Am J Epidemiol. 1989 Jun;129(6):1300-4. doi: 10.1093/oxfordjournals.aje.a115249.
Data from a population-based case-control study conducted in Washington State and Utah were used to assess whether obesity is associated with an altered risk of epithelial ovarian cancer. Quetelet index, defined as weight (kg) at age 30 years divided by height (m) squared, was calculated for each woman, and the values for all subjects were divided into five categories of approximately equal size. Compared with women in the lowest category, women in the highest category had an odds ratio of 1.7 (95 per cent CI 1.1-2.7). Risks for women in the three intermediate Quetelet index categories also exceeded the risk for women in the lowest group, but to a much smaller degree. Among women with serous tumors, those in the highest Quetelet index category were at a greater than twofold excess risk (OR = 2.2, 95 per cent CI 1.1-4.2), but the risk was not increased in the intermediate categories. For endometrioid tumors, risk increased consistently with increasing Quetelet index, and the odds ratio in the highest category was 4.7 (95 per cent CI 1.0-22.7). For both serous and endometrioid tumors, the excess risk was largely confined to premenopausal women. The results of this analysis suggest that for at least some types of ovarian tumor, obesity may warrant further attention as a possible etiologic factor.

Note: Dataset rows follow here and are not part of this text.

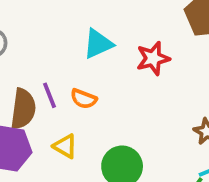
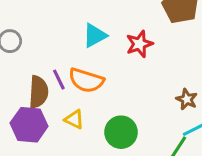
orange semicircle: (84, 99) -> (86, 80), size x1.6

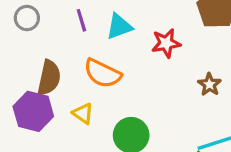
purple line: (59, 80) -> (81, 20), moved
brown star: (187, 99) -> (210, 85), moved

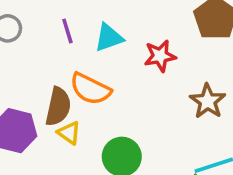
brown semicircle: (49, 78) -> (58, 107), moved
brown star: (210, 85) -> (208, 101), size x1.4

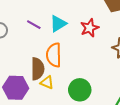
purple line: (67, 31) -> (34, 25), turned -32
orange semicircle: (90, 89) -> (54, 55), turned 75

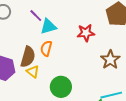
cyan triangle: (58, 24) -> (48, 26), moved
orange semicircle: (54, 55) -> (46, 48), size x0.7

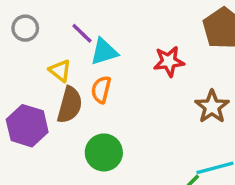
yellow triangle: (33, 72) -> (60, 71), moved
green circle: (61, 87) -> (104, 152), moved

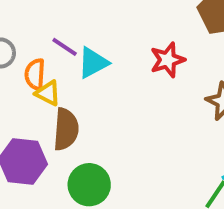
orange semicircle: (101, 90) -> (35, 74), moved
green circle: (104, 152) -> (89, 185), moved

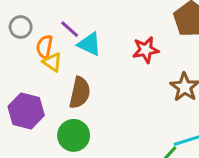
cyan triangle: (93, 63) -> (89, 44), turned 45
brown semicircle: (66, 129) -> (80, 93), moved

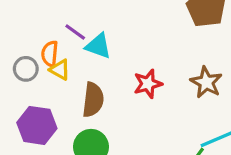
gray circle: (21, 27) -> (26, 69), moved
red star: (146, 50) -> (148, 84), moved

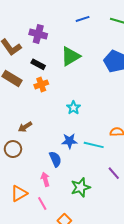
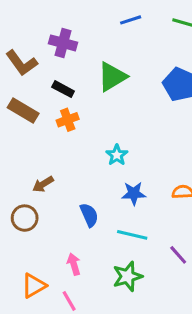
blue star: (69, 141) -> (134, 193), moved
cyan line: (94, 145) -> (132, 235), moved
blue semicircle: (55, 159) -> (89, 215), moved

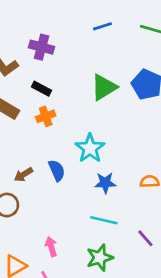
green triangle: (112, 77) -> (104, 87), moved
cyan star: (117, 155) -> (90, 148), size x1.5
blue semicircle: (89, 215) -> (57, 170), moved

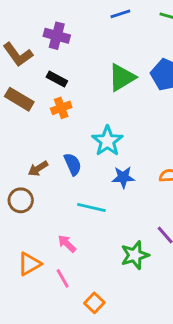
cyan line: (104, 220) -> (91, 208), moved
pink arrow: (51, 247) -> (67, 244), turned -30
green star: (100, 258) -> (135, 255), moved

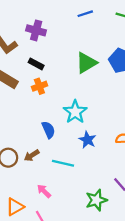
brown arrow: (38, 169) -> (32, 155), moved
blue star: (123, 177) -> (87, 140), turned 30

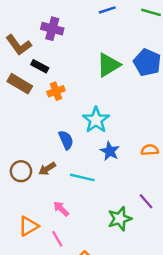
black rectangle: (36, 64) -> (40, 66), moved

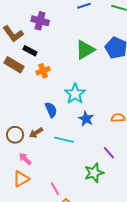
purple line: (146, 201) -> (109, 153), moved
pink arrow: (61, 209) -> (25, 159), moved
pink line: (57, 239) -> (55, 189), moved

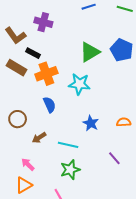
orange cross: (43, 71) -> (46, 74), size x1.5
cyan star: (75, 94) -> (79, 84), moved, turned -30
blue semicircle: (51, 110) -> (49, 105), moved
brown circle: (15, 135) -> (18, 119), moved
green star: (94, 173) -> (70, 170), moved

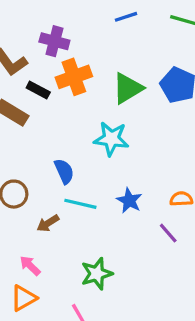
orange cross: (46, 74) -> (74, 77), moved
cyan line: (68, 145) -> (80, 204), moved
purple line: (114, 158) -> (168, 233), moved

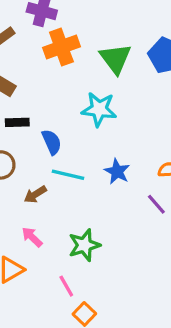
green triangle: (128, 88) -> (115, 59), turned -36
black rectangle: (38, 90) -> (17, 122), moved, turned -30
pink arrow: (30, 266) -> (32, 237), moved

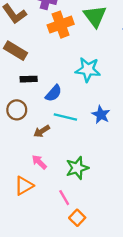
green triangle: (115, 59) -> (95, 16), moved
blue semicircle: (52, 142) -> (54, 93), turned 66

一项在华盛顿州和犹他州开展的基于人群的病例对照研究数据,被用于评估肥胖是否与上皮性卵巢癌风险的改变有关。计算了每位女性的奎特利指数(定义为30岁时的体重(千克)除以身高(米)的平方),并将所有受试者的数值分为大致相等的五个类别。与最低类别组的女性相比,最高类别组的女性优势比为1.7(95%置信区间1.1 - 2.7)。奎特利指数处于中间三个类别的女性风险也超过了最低组女性的风险,但程度要小得多。在患有浆液性肿瘤的女性中,奎特利指数最高类别组的女性风险高出两倍多(优势比 = 2.2,95%置信区间1.1 - 4.2),但中间类别组的风险并未增加。对于子宫内膜样肿瘤,风险随着奎特利指数的增加而持续上升,最高类别组的优势比为4.7(95%置信区间1.0 - 22.7)。对于浆液性和子宫内膜样肿瘤,额外风险主要局限于绝经前女性。该分析结果表明,对于至少某些类型的卵巢肿瘤,肥胖作为一种可能的病因因素可能值得进一步关注。